*** Opening Input ***
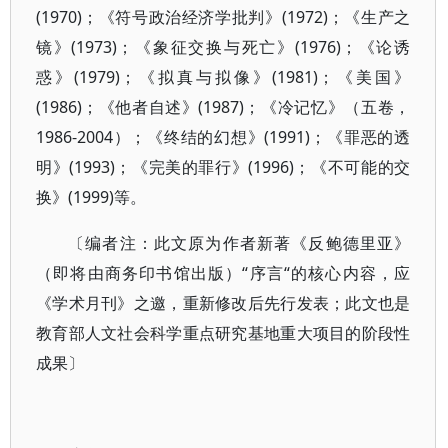
(1970)；《符号政治经济学批判》(1972)；《生产之
镜》(1973)；《象征交换与死亡》(1976)；《论诱
惑》(1979)；《拟真与拟像》(1981)；《美国》
(1986)；《他者自述》(1987)；《冷记忆》（五卷，
1986-2004）；《终结的幻想》(1991)；《罪恶的透
明》(1993)；《完美的罪行》(1996)；《不可能的交
换》(1999)等。
〔编者注：此文原为作者新著《反鲍德里亚》
（即将由商务印书馆出版）“序言“的核心内容，应
《学术月刊》之邀，重新修改后先行发表；此文也是
教育部人文社会科学重点研究基地重大项目的阶段性
成果〕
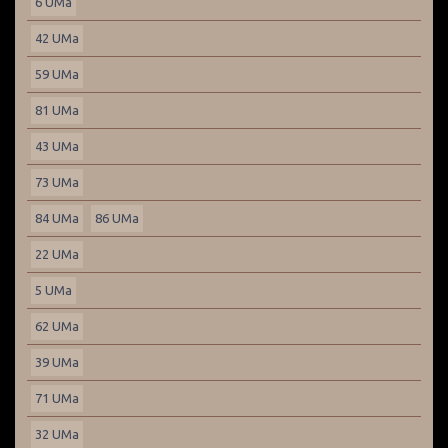
6 UMa
42 UMa
59 UMa
81 UMa
43 UMa
73 UMa
84 UMa
86 UMa
22 UMa
5 UMa
62 UMa
39 UMa
71 UMa
32 UMa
*** Closing Input ***
Exactly as they appear above, print all the lines, but not the pictures.

(1970)；《符号政治经济学批判》(1972)；《生产之
镜》(1973)；《象征交换与死亡》(1976)；《论诱
惑》(1979)；《拟真与拟像》(1981)；《美国》
(1986)；《他者自述》(1987)；《冷记忆》（五卷，
1986-2004）；《终结的幻想》(1991)；《罪恶的透
明》(1993)；《完美的罪行》(1996)；《不可能的交
换》(1999)等。
〔编者注：此文原为作者新著《反鲍德里亚》
（即将由商务印书馆出版）“序言“的核心内容，应
《学术月刊》之邀，重新修改后先行发表；此文也是
教育部人文社会科学重点研究基地重大项目的阶段性
成果〕
6 UMa
42 UMa
59 UMa
81 UMa
43 UMa
73 UMa
84 UMa
86 UMa
22 UMa
5 UMa
62 UMa
39 UMa
71 UMa
32 UMa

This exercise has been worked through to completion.